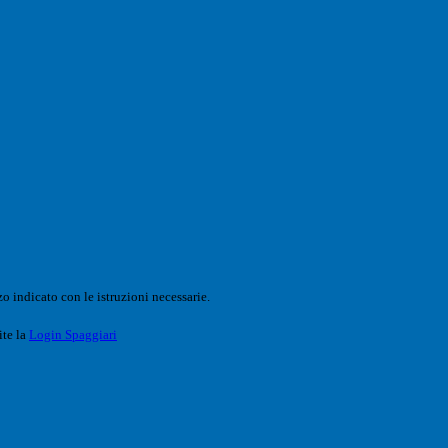
o indicato con le istruzioni necessarie.
ite la
Login Spaggiari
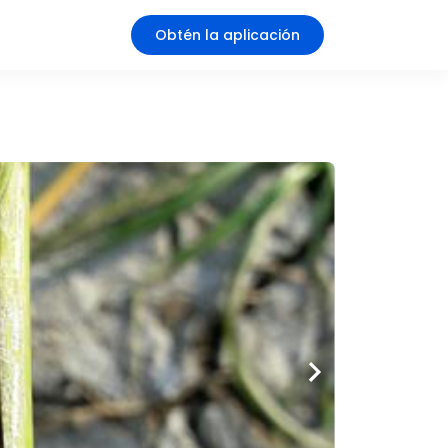
Obtén la aplicación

☆ ☆ ☆ ☆ ☆

WORK ITEM: Give back the whole listing exactly as it stands. Drop every picture.

TASK RESULT:
o indicato con le istruzioni necessarie.
ite la
Login Spaggiari
Obtén la aplicación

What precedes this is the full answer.